There are a number of whole school programmes that the school may use to raise the attainment of disadvantaged pupils, which may include:

  • Behaviour and attendance support programmes; reducing challenging behaviour in schools can have a direct and lasting effect on pupils’ learning. The school uses a merit / demerit system to improve behaviour and also implements programmes which are targeted at students with specific behavioural issues.
  • Counselling and pastoral support programmes; the school directly employs two counsellors who offer 1:1 coaching and tailor their interventions to the specific needs of the pupils
  • A focus on social and emotional learning; the school delivers specialised programmes which are targeted at pupils with particular social or emotional problems, as well as a whole school approach supporting greater engagement in learning.
  • Supported learning through digital technology; the school has invested in interactive whiteboards, laptops, tablets and a number of learning platforms that supplement the traditional methods of teaching. The additional technology enables different learning interactions, which particularly benefits pupils with lower engagement or motivation.
  • Subsidised participation in art and music clubs and lessons; the school offers subsidies to disadvantaged pupils to encourage their participation in art and music activities (e.g. music tuition).
  • Subsidised participation in extra-curricular activities; cultural and enrichment activities and trips; the school will fully subsidise trips that wholly support the curriculum and will part subsidise other extra-curricular activities that promote the social and educational development of pupils. The school provides a breakfast club and a late bus to encourage disadvantage children to attend extra-curricular activities.
  • Parental involvement programmes; the school encourages the active engagement of parents in supporting their children’s learning. The school includes programmes to encourage parents to support their children to read or do mathematics.
  • Reducing class sizes and employing additional teaching assistants; the school continually reviews the number of teachers and class sizes, endeavouring to increase staffing levels and reduce class sizes. This allows teachers to provide greater focus on pupil premium performance.

Pupil Premium Grant – Targeted Interventions

There are a number of targeted individual interventions that the school may use to raise the attainment of disadvantaged pupils, which may include:

  • Mentoring and feedback initiatives; Mentoring is being used in the school for disadvantaged pupils aiming to build confidence, or to develop resilience and character. Although it doesn’t directly focus on teaching or tutoring specific skills, evidence shows that it does improve educational outcomes.
  • 1:1 teaching and small group tuition; the school provides additional tuition from a trained teacher which is linked with normal teaching.

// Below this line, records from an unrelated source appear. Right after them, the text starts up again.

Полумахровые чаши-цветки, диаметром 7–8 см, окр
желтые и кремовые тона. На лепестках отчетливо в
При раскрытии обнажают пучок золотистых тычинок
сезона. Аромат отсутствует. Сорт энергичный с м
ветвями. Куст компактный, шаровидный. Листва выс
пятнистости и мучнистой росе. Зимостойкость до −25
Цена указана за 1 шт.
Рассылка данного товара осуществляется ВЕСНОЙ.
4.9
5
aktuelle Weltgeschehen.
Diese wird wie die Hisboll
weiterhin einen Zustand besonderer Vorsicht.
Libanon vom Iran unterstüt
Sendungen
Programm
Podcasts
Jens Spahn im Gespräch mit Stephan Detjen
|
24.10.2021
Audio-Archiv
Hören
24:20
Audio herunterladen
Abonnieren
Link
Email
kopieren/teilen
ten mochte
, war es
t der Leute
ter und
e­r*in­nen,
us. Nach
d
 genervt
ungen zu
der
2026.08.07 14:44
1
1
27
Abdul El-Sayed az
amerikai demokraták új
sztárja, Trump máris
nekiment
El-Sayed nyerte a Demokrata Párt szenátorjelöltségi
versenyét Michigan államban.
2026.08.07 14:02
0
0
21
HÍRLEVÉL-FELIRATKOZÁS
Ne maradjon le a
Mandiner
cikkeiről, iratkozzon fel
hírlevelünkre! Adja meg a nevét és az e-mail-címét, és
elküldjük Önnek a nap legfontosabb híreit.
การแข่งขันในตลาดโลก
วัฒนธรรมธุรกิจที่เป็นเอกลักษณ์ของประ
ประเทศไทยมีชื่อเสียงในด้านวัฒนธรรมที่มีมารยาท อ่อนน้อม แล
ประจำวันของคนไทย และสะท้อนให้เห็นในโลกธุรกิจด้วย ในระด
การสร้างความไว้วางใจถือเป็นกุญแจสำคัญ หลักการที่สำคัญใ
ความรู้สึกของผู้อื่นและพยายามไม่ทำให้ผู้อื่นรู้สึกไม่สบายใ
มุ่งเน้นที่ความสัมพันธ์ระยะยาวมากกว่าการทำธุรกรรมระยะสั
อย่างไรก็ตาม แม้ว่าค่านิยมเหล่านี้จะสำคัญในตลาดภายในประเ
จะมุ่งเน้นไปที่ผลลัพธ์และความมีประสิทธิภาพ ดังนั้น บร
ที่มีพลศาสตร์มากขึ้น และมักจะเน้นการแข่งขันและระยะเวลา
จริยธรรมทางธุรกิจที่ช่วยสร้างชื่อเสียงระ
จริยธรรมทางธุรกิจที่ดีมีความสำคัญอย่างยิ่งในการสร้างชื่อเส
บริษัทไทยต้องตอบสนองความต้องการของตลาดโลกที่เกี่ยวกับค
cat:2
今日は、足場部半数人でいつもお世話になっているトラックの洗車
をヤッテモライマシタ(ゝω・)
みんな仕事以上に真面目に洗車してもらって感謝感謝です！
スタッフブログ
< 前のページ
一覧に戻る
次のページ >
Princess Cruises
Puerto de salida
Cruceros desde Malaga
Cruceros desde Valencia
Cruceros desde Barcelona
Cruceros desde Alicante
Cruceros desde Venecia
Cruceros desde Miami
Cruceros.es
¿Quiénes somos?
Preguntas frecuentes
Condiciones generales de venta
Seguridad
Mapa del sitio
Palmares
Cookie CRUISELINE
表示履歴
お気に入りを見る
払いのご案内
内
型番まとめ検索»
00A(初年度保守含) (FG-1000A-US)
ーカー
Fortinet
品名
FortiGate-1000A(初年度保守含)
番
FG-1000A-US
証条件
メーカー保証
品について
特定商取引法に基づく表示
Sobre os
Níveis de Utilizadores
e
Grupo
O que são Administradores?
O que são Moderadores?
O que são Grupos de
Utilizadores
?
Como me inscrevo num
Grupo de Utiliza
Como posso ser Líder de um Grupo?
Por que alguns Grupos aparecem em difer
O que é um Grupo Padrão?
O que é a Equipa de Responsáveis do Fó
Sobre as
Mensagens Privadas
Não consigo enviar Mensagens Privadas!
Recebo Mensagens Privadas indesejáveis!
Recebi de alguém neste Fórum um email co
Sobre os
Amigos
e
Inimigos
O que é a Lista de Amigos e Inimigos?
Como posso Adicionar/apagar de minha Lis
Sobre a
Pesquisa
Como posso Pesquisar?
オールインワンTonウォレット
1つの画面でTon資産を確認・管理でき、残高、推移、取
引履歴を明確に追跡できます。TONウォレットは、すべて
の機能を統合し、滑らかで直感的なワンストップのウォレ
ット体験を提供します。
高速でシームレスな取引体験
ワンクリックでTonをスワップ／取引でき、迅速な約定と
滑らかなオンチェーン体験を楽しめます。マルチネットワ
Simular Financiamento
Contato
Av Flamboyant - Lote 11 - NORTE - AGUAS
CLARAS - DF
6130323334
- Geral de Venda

The teachers monitor progress to ensure the tutoring is beneficial and to determine whether one to one tuition or small group tuition leads to greater improvement.
  • Targeted homework and reading programmes; the impact of homework on learning is consistently positive and the school has invested in systems and teaching programmes that ensure homework can be set and targeted feedback provided to pupils. The system also allows parents to monitor and actively support their child in homework activities.
  • Subsidised purchase of educational materials; the school will part subsidise additional materials and resources that support the educational development of pupils.

Pupil Premium reporting

The school reports to Governors on the impact on educational achievement (reading, writing and GCSE performance) of disadvantaged pupils as well as improvements in attendance, behaviour and personal development. The impact in educational achievement arising from expenditure of previous financial years’ Pupil Premium has been demonstrable with improvements in attendance, behaviour, reading, writing and GCSE performance. When compared to the National picture, students eligible for Pupil Premium do significantly better at The Cotswold School.